Start of SUPPLIED DATA
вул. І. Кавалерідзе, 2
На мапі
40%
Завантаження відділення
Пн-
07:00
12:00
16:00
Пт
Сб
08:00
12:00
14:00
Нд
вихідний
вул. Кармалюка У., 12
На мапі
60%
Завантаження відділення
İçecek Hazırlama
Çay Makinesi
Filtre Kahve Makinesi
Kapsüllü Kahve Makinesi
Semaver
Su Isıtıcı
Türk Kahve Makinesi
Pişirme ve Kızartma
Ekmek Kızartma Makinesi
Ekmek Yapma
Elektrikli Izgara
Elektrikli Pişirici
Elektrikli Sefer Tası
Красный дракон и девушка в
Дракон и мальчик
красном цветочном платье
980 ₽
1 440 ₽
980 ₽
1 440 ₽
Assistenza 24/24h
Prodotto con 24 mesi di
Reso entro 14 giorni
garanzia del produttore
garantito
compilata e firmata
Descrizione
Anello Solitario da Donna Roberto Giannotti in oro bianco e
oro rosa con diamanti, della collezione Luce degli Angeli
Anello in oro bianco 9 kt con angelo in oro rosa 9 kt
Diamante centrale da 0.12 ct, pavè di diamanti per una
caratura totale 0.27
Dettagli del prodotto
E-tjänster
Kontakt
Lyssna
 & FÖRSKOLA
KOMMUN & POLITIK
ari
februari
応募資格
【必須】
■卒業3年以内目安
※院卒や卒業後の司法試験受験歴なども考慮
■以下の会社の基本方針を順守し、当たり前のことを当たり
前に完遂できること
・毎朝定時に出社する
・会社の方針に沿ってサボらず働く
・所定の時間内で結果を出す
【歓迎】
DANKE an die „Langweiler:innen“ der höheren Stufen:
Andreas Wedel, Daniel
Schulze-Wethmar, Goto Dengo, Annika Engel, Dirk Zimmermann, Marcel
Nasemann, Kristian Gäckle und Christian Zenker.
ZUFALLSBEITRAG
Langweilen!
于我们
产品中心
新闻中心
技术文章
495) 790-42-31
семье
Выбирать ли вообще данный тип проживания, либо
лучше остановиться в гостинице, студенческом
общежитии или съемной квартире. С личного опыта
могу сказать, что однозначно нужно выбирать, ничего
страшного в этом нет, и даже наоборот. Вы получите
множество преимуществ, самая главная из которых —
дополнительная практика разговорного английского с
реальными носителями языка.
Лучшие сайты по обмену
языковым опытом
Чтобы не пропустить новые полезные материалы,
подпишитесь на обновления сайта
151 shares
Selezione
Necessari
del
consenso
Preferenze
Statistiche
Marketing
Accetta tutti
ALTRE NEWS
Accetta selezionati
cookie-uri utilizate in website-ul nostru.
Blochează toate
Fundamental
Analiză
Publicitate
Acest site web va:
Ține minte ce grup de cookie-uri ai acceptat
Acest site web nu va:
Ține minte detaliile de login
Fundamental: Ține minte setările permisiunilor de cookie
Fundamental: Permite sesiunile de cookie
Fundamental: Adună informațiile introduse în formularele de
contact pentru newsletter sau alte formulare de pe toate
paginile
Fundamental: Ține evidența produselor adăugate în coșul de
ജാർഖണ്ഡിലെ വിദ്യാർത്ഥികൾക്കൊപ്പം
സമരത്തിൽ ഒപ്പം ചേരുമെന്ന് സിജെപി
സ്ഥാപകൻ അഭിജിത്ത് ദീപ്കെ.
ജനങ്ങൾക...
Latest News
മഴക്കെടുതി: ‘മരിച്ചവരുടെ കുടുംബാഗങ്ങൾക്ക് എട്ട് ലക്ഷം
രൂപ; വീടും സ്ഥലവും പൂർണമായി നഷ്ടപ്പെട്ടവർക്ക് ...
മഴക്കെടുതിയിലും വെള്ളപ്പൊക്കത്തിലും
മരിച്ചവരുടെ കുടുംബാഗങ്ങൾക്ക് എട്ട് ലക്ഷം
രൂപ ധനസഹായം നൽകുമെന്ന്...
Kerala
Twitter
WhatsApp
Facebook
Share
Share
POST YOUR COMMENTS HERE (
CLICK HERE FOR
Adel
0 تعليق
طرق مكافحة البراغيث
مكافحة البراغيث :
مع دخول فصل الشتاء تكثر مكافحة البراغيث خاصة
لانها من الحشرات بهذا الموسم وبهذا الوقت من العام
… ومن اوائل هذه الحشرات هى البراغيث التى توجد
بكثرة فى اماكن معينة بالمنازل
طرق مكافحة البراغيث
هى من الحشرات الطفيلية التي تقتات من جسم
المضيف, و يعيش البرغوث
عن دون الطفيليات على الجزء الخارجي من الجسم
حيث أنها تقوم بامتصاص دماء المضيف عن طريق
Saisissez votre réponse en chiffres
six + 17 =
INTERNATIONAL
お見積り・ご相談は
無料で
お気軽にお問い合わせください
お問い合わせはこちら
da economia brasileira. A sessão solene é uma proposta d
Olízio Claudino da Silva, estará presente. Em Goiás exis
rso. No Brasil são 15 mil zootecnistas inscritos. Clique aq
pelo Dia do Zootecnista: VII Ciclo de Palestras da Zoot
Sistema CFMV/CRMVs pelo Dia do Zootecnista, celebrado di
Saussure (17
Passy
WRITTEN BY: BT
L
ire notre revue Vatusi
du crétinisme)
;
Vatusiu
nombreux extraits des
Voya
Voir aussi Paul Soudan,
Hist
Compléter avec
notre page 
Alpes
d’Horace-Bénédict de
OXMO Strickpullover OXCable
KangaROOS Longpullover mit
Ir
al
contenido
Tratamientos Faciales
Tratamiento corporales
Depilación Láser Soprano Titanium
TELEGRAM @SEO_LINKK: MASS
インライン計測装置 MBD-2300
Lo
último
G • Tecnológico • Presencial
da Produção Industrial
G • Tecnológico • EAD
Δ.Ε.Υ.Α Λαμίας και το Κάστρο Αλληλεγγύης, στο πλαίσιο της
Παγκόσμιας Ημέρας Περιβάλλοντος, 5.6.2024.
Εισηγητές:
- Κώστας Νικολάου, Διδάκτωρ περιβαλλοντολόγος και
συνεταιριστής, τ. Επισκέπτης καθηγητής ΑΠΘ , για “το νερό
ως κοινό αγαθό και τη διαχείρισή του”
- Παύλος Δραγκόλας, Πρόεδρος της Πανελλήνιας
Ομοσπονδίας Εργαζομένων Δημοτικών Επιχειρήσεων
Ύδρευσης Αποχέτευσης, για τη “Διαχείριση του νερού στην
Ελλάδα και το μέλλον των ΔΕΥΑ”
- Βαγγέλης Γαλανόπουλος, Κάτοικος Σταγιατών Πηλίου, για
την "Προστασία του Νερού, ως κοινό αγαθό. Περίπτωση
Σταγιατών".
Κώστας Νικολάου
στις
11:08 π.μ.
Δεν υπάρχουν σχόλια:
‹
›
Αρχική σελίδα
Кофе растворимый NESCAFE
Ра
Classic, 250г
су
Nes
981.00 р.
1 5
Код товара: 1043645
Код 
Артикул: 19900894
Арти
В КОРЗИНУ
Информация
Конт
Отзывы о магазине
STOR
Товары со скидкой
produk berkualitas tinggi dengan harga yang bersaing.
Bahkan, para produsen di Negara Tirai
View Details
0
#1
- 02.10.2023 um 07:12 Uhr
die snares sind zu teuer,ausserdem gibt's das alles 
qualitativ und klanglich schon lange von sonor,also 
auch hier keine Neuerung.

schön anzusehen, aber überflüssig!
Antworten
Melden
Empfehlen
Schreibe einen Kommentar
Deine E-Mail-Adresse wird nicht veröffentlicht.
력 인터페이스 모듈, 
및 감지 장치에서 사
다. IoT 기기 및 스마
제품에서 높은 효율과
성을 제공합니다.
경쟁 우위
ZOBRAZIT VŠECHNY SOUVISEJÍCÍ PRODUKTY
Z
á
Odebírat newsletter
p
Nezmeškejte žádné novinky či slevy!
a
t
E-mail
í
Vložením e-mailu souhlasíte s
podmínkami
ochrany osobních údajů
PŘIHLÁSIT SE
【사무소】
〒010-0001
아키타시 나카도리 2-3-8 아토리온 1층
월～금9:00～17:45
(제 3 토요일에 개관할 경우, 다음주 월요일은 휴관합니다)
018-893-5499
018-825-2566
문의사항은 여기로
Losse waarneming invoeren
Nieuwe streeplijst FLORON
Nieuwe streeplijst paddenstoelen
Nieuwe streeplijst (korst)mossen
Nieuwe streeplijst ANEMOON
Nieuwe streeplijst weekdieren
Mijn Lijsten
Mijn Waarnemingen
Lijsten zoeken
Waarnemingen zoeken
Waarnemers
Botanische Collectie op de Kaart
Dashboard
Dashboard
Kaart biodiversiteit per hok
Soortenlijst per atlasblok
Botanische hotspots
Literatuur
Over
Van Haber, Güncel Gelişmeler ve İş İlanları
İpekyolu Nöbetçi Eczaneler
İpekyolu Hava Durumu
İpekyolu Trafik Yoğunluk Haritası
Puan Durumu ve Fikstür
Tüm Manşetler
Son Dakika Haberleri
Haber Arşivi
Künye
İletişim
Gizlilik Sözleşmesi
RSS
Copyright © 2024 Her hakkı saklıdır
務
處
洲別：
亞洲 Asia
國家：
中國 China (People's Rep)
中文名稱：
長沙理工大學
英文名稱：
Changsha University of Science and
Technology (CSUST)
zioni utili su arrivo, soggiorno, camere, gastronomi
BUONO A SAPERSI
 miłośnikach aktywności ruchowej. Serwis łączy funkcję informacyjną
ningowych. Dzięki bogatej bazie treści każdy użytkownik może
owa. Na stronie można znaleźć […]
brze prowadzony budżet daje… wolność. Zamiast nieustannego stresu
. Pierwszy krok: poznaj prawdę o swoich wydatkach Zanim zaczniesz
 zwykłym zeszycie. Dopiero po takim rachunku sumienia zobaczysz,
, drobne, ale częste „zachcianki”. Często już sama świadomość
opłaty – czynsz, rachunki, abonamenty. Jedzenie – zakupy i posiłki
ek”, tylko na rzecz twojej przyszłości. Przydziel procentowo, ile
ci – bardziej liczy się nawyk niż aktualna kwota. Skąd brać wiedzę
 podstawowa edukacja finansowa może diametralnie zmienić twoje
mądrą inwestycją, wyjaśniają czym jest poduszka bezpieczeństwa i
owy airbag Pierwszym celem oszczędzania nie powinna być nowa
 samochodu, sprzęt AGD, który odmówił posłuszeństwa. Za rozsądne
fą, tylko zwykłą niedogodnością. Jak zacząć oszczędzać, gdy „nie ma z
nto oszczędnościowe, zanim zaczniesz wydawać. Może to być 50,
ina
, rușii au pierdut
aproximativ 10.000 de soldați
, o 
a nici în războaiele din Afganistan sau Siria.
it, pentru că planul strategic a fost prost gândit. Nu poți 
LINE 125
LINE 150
End of SUPPLIED DATA
— WHAT YOU HAVE TO DO —
In the listing above, find the line containing "языковым опытом" and the line containing "Fundamental: Ține evidența", then quote both, plus every line between them, exactly as written.

— RESULT OF THE TASK —
языковым опытом
Чтобы не пропустить новые полезные материалы,
подпишитесь на обновления сайта
151 shares
Selezione
Necessari
del
consenso
Preferenze
Statistiche
Marketing
Accetta tutti
ALTRE NEWS
Accetta selezionati
cookie-uri utilizate in website-ul nostru.
Blochează toate
Fundamental
Analiză
Publicitate
Acest site web va:
Ține minte ce grup de cookie-uri ai acceptat
Acest site web nu va:
Ține minte detaliile de login
Fundamental: Ține minte setările permisiunilor de cookie
Fundamental: Permite sesiunile de cookie
Fundamental: Adună informațiile introduse în formularele de
contact pentru newsletter sau alte formulare de pe toate
paginile
Fundamental: Ține evidența produselor adăugate în coșul de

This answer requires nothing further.